In order to understand the mechanisms underlying the effects of itraconazole in infantile hemangioma endothelial cells, we further explored the potential targeting genes of itraconazole in infantile hemangioma endothelial cells in vitro by using a genome-wide gene expression array. In total 172 mRNAs were up-regulated (fold change > 2) and 819 mRNAs were down-regulated (fold change > 2) upon itraconazole treatment in infantile hemangioma endothelial cells. The top signaling pathway closely related to differentially expressed genes upon itraconazole treatment is the cytokine and cytokine receptor pathway. Within this pathway, the mRNA expression of PDGF-D, an important growth factor belonging to the PDGF family, was the most significantly reduced (30 folds) among 991 differentially expressed genes after itraconazole treatment. qRT-PCR and western blotting confirmed the inhibitory effects on PDGF-D levels. Overall design: Infantile hemangioma endothelial cells from 2 infants were treated with 10μM itraconazole or 0.1% DMSO for 48 hours. Total mRNAs were extracted used for mRNA array analysis with Agilent's Human (V2) Gene Expression Microarray (8×60K chip), according to the manufacturer’s instructions.

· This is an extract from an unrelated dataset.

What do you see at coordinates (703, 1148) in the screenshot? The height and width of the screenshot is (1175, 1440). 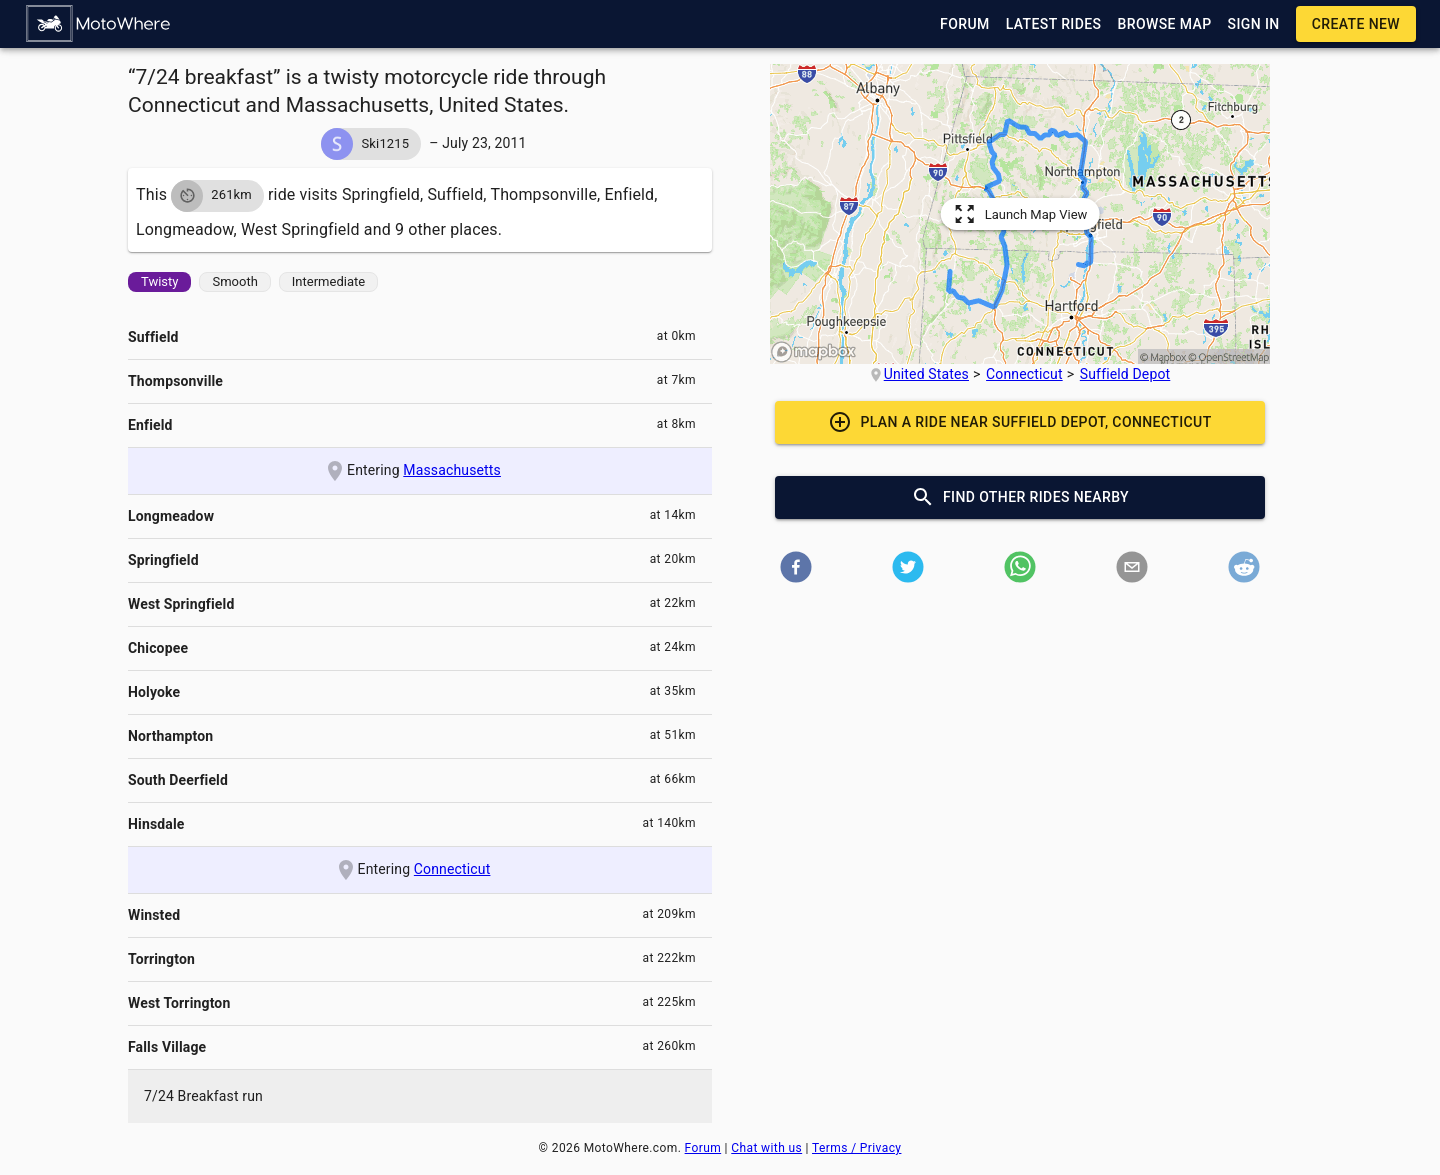 I see `Forum` at bounding box center [703, 1148].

为阐明伊曲康唑作用于婴幼儿血管瘤内皮细胞的分子机制，本研究通过全基因组基因表达阵列（genome-wide gene expression array），体外探究了伊曲康唑在婴幼儿血管瘤内皮细胞中的潜在靶向基因。经伊曲康唑处理后，婴幼儿血管瘤内皮细胞中共筛选得到172个上调mRNA（倍数变化>2）、819个下调mRNA（倍数变化>2）。与伊曲康唑处理后差异表达基因密切相关的核心信号通路为细胞因子与细胞因子受体通路。在该通路中，属于血小板衍生生长因子家族的重要生长因子PDGF-D的mRNA表达水平，在伊曲康唑处理后的991个差异表达基因中下调幅度最为显著（达30倍）。实时定量聚合酶链式反应（qRT-PCR）与蛋白质印迹（western blotting）实验验证了伊曲康唑对PDGF-D表达的抑制作用。实验整体设计：从2名婴幼儿体内分离得到的血管瘤内皮细胞，分别用10μM伊曲康唑或0.1%二甲基亚砜（DMSO）处理48小时。提取总mRNA后，按照制造商说明书，使用安捷伦（Agilent）人类（V2）基因表达微阵列芯片（8×60K芯片）开展mRNA芯片分析。